Pearl Harbor. Dec. 7, 1941. The day that Franklin Roosevelt said would “live in infamy.” But it hasn’t, not really. Over time, enemy nations become friends again, just like kids on the playground. That’s history.
Here’s how I remember Pearl Harbor: I was a child of 7 at a fancy luncheon recognizing my Grandpa Dave for his longtime service to the Knights of Pythias. The meal had been eaten; the master of ceremonies had presented the honoree with a gold pocket watch, beautifully engraved with name and date; and Zaidy had just risen to make his thank-you speech when noisy shouting exploded outside the Lodge hall. There were really newsboys then, and they really did shout “Extra! Extra!” The attack had happened, the president had responded, and we were at war!
Life goes on. After the initial excitement, we calmed down and resumed our seats.

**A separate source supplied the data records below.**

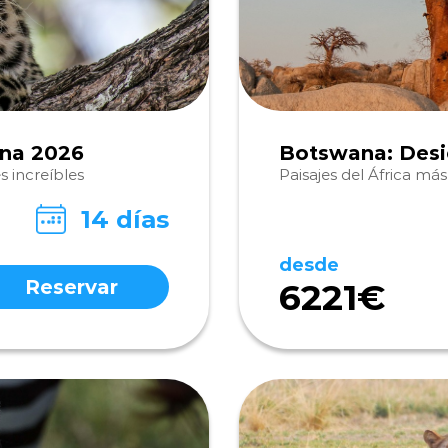
ana 2026
Botswana: Desie
s increíbles
Paisajes del África más
14 días
desde
Reservar
6221€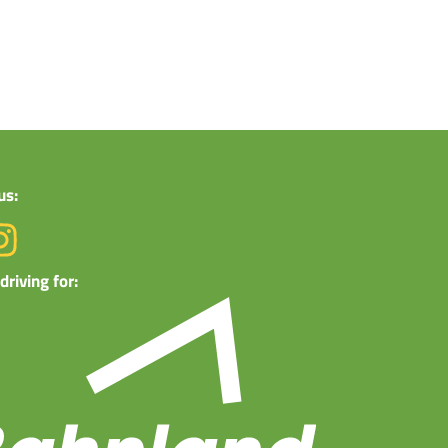
us:
driving for: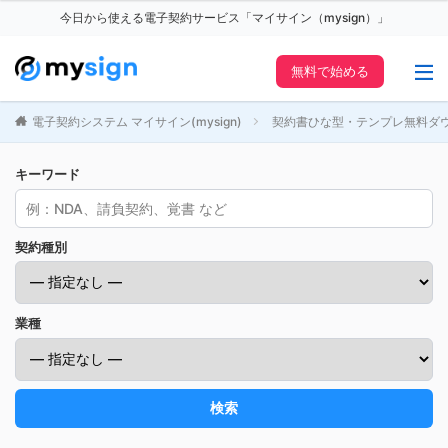
今日から使える電子契約サービス「マイサイン（mysign）」
無料で始める
電子契約システム マイサイン(mysign)
契約書ひな型・テンプレ無料ダ
キーワード
契約種別
業種
検索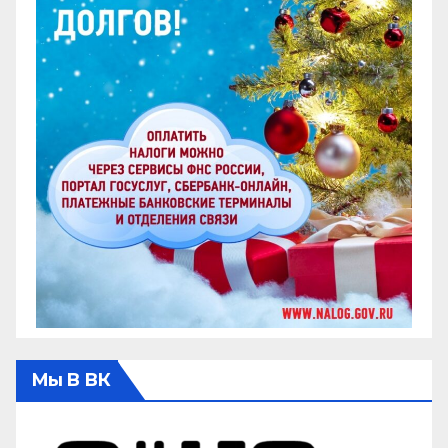
Мы В ВК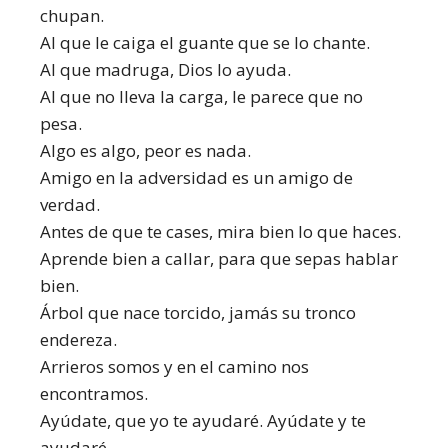
chupan.
Al que le caiga el guante que se lo chante.
Al que madruga, Dios lo ayuda.
Al que no lleva la carga, le parece que no
pesa.
Algo es algo, peor es nada.
Amigo en la adversidad es un amigo de
verdad.
Antes de que te cases, mira bien lo que haces.
Aprende bien a callar, para que sepas hablar
bien.
Árbol que nace torcido, jamás su tronco
endereza.
Arrieros somos y en el camino nos
encontramos.
Ayúdate, que yo te ayudaré. Ayúdate y te
ayudaré.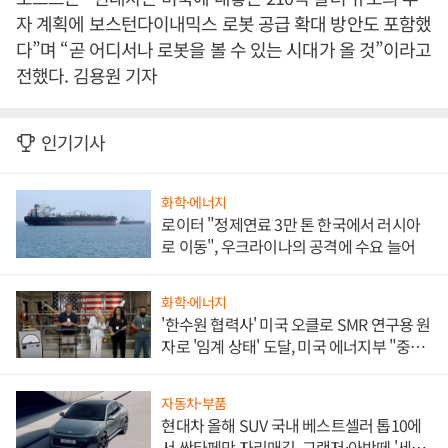
자 계획에 보스턴다이내믹스 로봇 공급 확대 방안도 포함했
다”며 “곧 어디서나 로봇을 볼 수 있는 시대가 올 것”이라고
전했다. 김용원 기자
인기기사
화학·에너지
로이터 "정제연료 3만 톤 한국에서 러시아
로 이동", 우크라이나의 공격에 수요 늘어
화학·에너지
'한수원 협력사' 미국 오클로 SMR 연구용 원
자로 '임계 상태' 도달, 미국 에너지부 "중요
한 이정표"
자동차·부품
현대차 올해 SUV 국내 베스트셀러 톱10에
서 싼타페만 자리매김, 그랜저·아반떼 '세단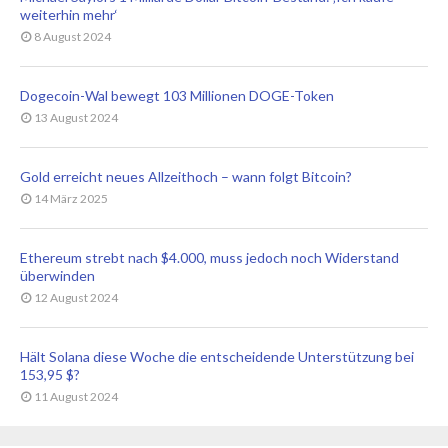
weiterhin mehr‘
8 August 2024
Dogecoin-Wal bewegt 103 Millionen DOGE-Token
13 August 2024
Gold erreicht neues Allzeithoch – wann folgt Bitcoin?
14 März 2025
Ethereum strebt nach $4.000, muss jedoch noch Widerstand
überwinden
12 August 2024
Hält Solana diese Woche die entscheidende Unterstützung bei
153,95 $?
11 August 2024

My Zaidy stood again, tore up his prepared remarks, then spoke directly to his five sons: “You will all go. I hope you will all come back.” And then he cried. I had never seen him cry before; I never saw him cry again.

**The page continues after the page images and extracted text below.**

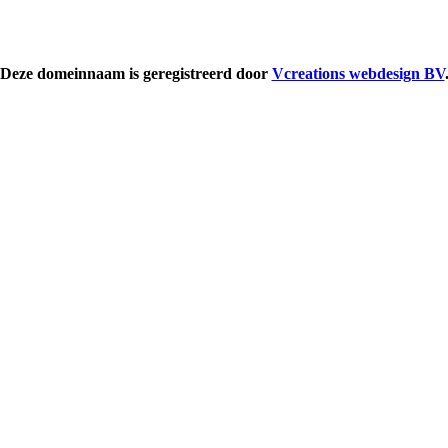
Deze domeinnaam is geregistreerd door
Vcreations webdesign BV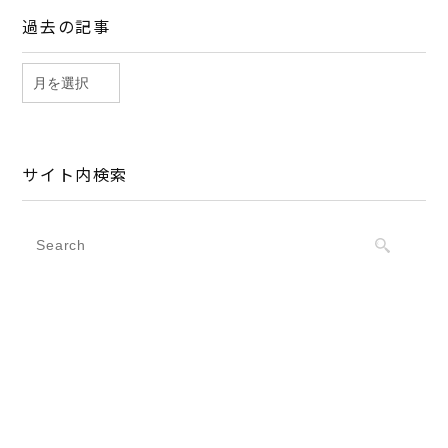
過去の記事
サイト内検索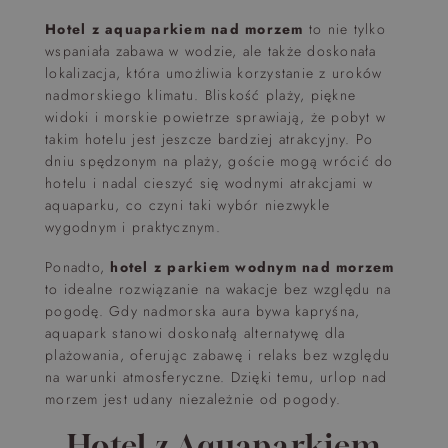
Hotel z aquaparkiem nad morzem
to nie tylko
wspaniała zabawa w wodzie, ale także doskonała
lokalizacja, która umożliwia korzystanie z uroków
nadmorskiego klimatu. Bliskość plaży, piękne
widoki i morskie powietrze sprawiają, że pobyt w
takim hotelu jest jeszcze bardziej atrakcyjny. Po
dniu spędzonym na plaży, goście mogą wrócić do
hotelu i nadal cieszyć się wodnymi atrakcjami w
aquaparku, co czyni taki wybór niezwykle
wygodnym i praktycznym.
Ponadto,
hotel z parkiem wodnym nad morzem
to idealne rozwiązanie na wakacje bez względu na
pogodę. Gdy nadmorska aura bywa kapryśna,
aquapark stanowi doskonałą alternatywę dla
plażowania, oferując zabawę i relaks bez względu
na warunki atmosferyczne. Dzięki temu, urlop nad
morzem jest udany niezależnie od pogody.
Hotel z Aquaparkiem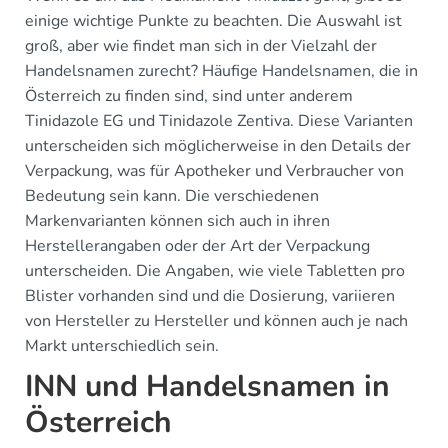
einige wichtige Punkte zu beachten. Die Auswahl ist
groß, aber wie findet man sich in der Vielzahl der
Handelsnamen zurecht? Häufige Handelsnamen, die in
Österreich zu finden sind, sind unter anderem
Tinidazole EG und Tinidazole Zentiva. Diese Varianten
unterscheiden sich möglicherweise in den Details der
Verpackung, was für Apotheker und Verbraucher von
Bedeutung sein kann. Die verschiedenen
Markenvarianten können sich auch in ihren
Herstellerangaben oder der Art der Verpackung
unterscheiden. Die Angaben, wie viele Tabletten pro
Blister vorhanden sind und die Dosierung, variieren
von Hersteller zu Hersteller und können auch je nach
Markt unterschiedlich sein.
INN und Handelsnamen in
Österreich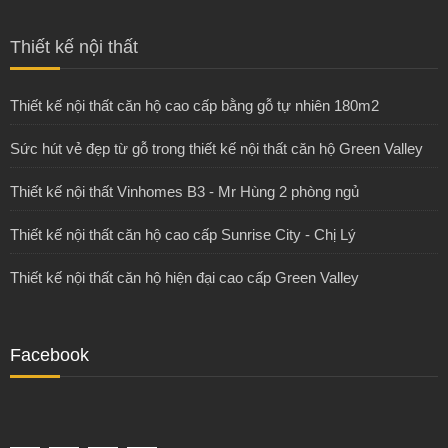
Thiết kế nội thất
Thiết kế nội thất căn hộ cao cấp bằng gỗ tự nhiên 180m2
Sức hút vẻ đẹp từ gỗ trong thiết kế nội thất căn hộ Green Valley
Thiết kế nội thất Vinhomes B3 - Mr Hùng 2 phòng ngủ
Thiết kế nội thất căn hộ cao cấp Sunrise City - Chị Lý
Thiết kế nội thất căn hộ hiện đại cao cấp Green Valley
Facebook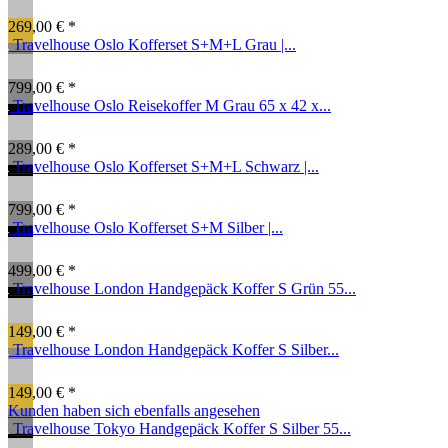
269,00 € *
Travelhouse Oslo Kofferset S+M+L Grau |...
799,00 € *
Travelhouse Oslo Reisekoffer M Grau 65 x 42 x...
289,00 € *
Travelhouse Oslo Kofferset S+M+L Schwarz |...
799,00 € *
Travelhouse Oslo Kofferset S+M Silber |...
499,00 € *
Travelhouse London Handgepäck Koffer S Grün 55...
149,00 € *
Travelhouse London Handgepäck Koffer S Silber...
149,00 € *
Kunden haben sich ebenfalls angesehen
Travelhouse Tokyo Handgepäck Koffer S Silber 55...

The next day, my five uncles all enlisted in various branches of the service. But before they left, they took that pocket watch to a jeweler and had him add another line to its engraving: “Remember Pearl Harbor.”
World War II veterans are now dying at the rate of a thousand a day, or more. My five uncles all did come back, but four are already gone. The one who remains was the youngest; he enlisted at 19 and is now 94, still of sound mind and body and the patriarch of our family, which because of him and my two great-grandsons now can boast of five generations. We have taken lots of pictures. We are truly grateful.

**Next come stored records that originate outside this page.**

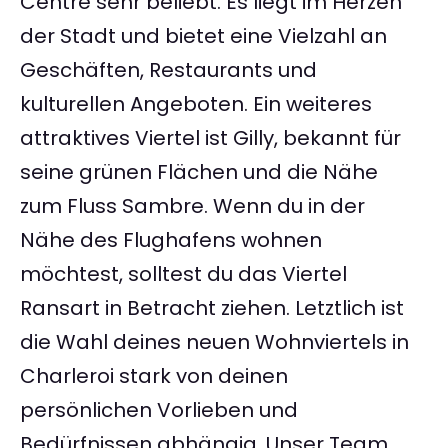
Centre sehr beliebt. Es liegt im Herzen
der Stadt und bietet eine Vielzahl an
Geschäften, Restaurants und
kulturellen Angeboten. Ein weiteres
attraktives Viertel ist Gilly, bekannt für
seine grünen Flächen und die Nähe
zum Fluss Sambre. Wenn du in der
Nähe des Flughafens wohnen
möchtest, solltest du das Viertel
Ransart in Betracht ziehen. Letztlich ist
die Wahl deines neuen Wohnviertels in
Charleroi stark von deinen
persönlichen Vorlieben und
Bedürfnissen abhängig. Unser Team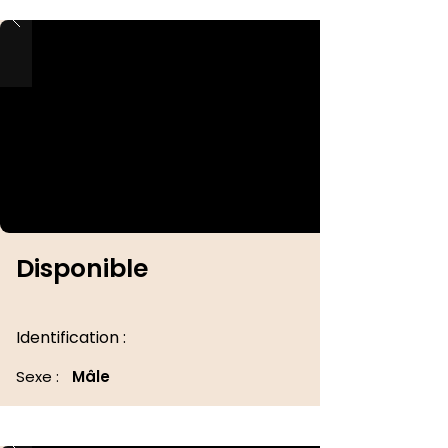
Disponible
Identification :
Sexe :
Mâle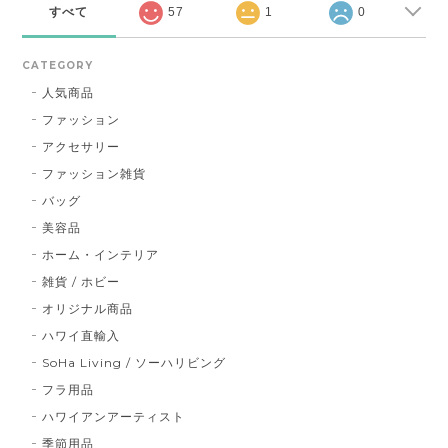
すべて
57
1
0
CATEGORY
人気商品
ファッション
アクセサリー
ファッション雑貨
バッグ
美容品
ホーム・インテリア
雑貨 / ホビー
オリジナル商品
ハワイ直輸入
SoHa Living / ソーハリビング
フラ用品
ハワイアンアーティスト
季節用品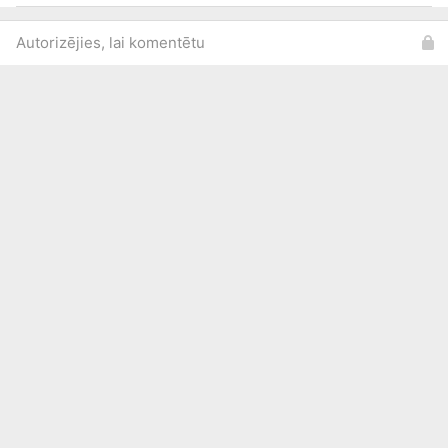
Autorizējies, lai komentētu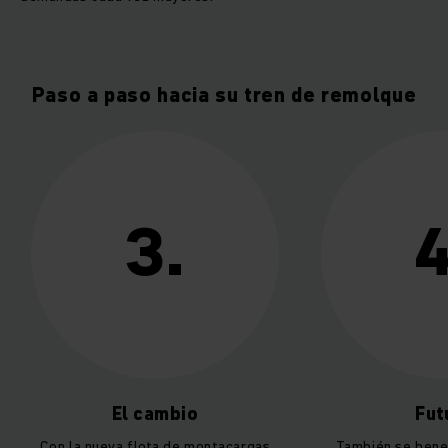
Paso a paso hacia su tren de remolque
3.
4.
El cambio
Futuro
a nueva flota de montacargas
También se beneficiará de t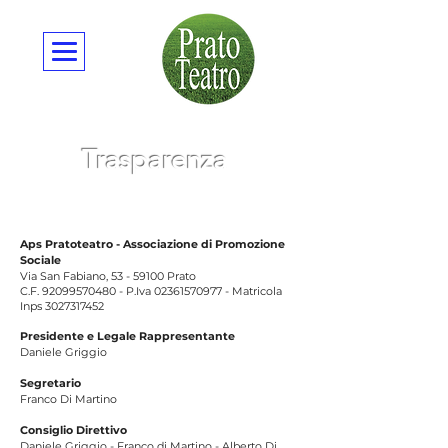
Trasparenza
Aps Pratoteatro - Associazione di Promozione
Sociale
Via San Fabiano,
53 - 59100
Prato
C.F.
92099570480
- P.Iva
02361570977
- Matricola
Inps
3027317452
Presidente e Legale Rappresentante
Daniele Griggio
Segretario
Franco Di Martino
Consiglio Direttivo
Daniele Griggio - Franco di Martino - Alberto Di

But I think back every year at this time to that song I learned in school, that kids all learned to sing: “Let’s remember Pearl Harbor…” There are not too many around now who do. Nobody sings it any more.
My mother was the oldest of the dozen children born to and raised by my Zaidy and his wife, my Boubby the Philosopher. They hung a five-star flag in a front window and went about their business. When the five “boys” came back, they went to work with their father. My uncles talked some about their war experiences, and I picked the brains of one of them when I was in high school and had to write a paper on a foreign city of my choice; I chose Liege, Belgium, because he had been there. Over the years, I learned from the others about other places. For them, like so many very young men who went off to war and returned from it, service had been — whether for good or ill — the great adventure of their lives.
After my mother died, I went back to the house where I grew up to go through her things. In the back of a closet was the maroon taffeta dress I had worn to that luncheon and never again; pinned on it was a note: “Remember Pearl Harbor.” That was her souvenir.
And here is mine: When the last of his four brothers passed away, my one living uncle gave me that gold pocket watch, the one my Zaidy received on Dec. 7, 1941. I wear it now, on a gold chain, on every patriotic occasion. I will wear it again next Wednesday, the 75th anniversary of the day that was supposed to live forever in infamy, but like so many other important days has been transformed by the passage of time and faded into a faraway past. Still, as long as I live, I will Remember Pearl Harbor.